[Study material]

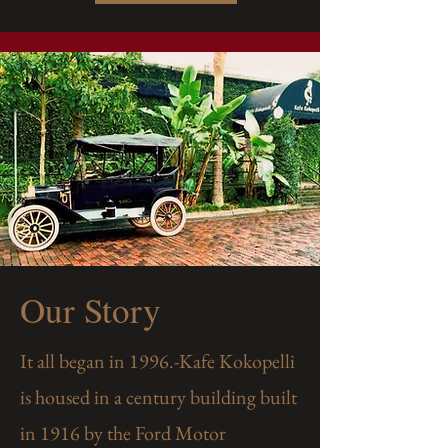
Our Story
It all began in 1996.-Kafe Kokopelli
is housed in a century building built
in 1916 by the Ford Motor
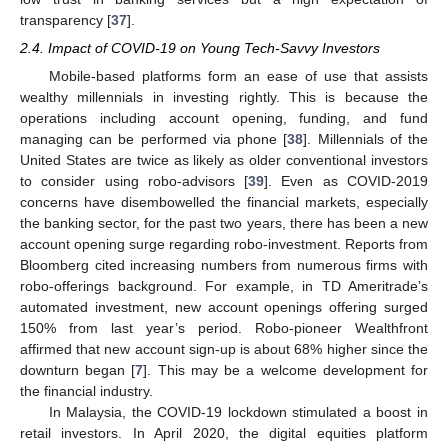
transparency [
37
].
2.4. Impact of COVID-19 on Young Tech-Savvy Investors
Mobile-based platforms form an ease of use that assists
wealthy millennials in investing rightly. This is because the
operations including account opening, funding, and fund
managing can be performed via phone [
38
]. Millennials of the
United States are twice as likely as older conventional investors
to consider using robo-advisors [
39
]. Even as COVID-2019
concerns have disembowelled the financial markets, especially
the banking sector, for the past two years, there has been a new
account opening surge regarding robo-investment. Reports from
Bloomberg cited increasing numbers from numerous firms with
robo-offerings background. For example, in TD Ameritrade’s
automated investment, new account openings offering surged
150% from last year’s period. Robo-pioneer Wealthfront
affirmed that new account sign-up is about 68% higher since the
downturn began [
7
]. This may be a welcome development for
the financial industry.
In Malaysia, the COVID-19 lockdown stimulated a boost in
retail investors. In April 2020, the digital equities platform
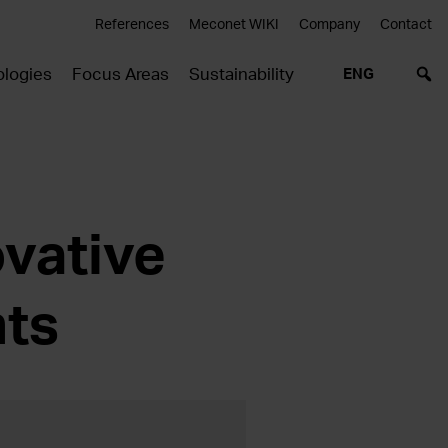
References
Meconet WIKI
Company
Contact
logies
Focus Areas
Sustainability
ENG
vative
ts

[/Study material]

* Activity
A verbatim copy of the data, with all pictures omitted, is the required output.

* Answer area
Our Story
It all began in 1996.-Kafe Kokopelli
is housed in a century building built
in 1916 by the Ford Motor
transparency [
37
].
2.4. Impact of COVID-19 on Young Tech-Savvy Investors
Mobile-based platforms form an ease of use that assists
wealthy millennials in investing rightly. This is because the
operations including account opening, funding, and fund
managing can be performed via phone [
38
]. Millennials of the
United States are twice as likely as older conventional investors
to consider using robo-advisors [
39
]. Even as COVID-2019
concerns have disembowelled the financial markets, especially
the banking sector, for the past two years, there has been a new
account opening surge regarding robo-investment. Reports from
Bloomberg cited increasing numbers from numerous firms with
robo-offerings background. For example, in TD Ameritrade’s
automated investment, new account openings offering surged
150% from last year’s period. Robo-pioneer Wealthfront
affirmed that new account sign-up is about 68% higher since the
downturn began [
7
]. This may be a welcome development for
the financial industry.
In Malaysia, the COVID-19 lockdown stimulated a boost in
retail investors. In April 2020, the digital equities platform
References
Meconet WIKI
Company
Contact
logies
Focus Areas
Sustainability
ENG
vative
ts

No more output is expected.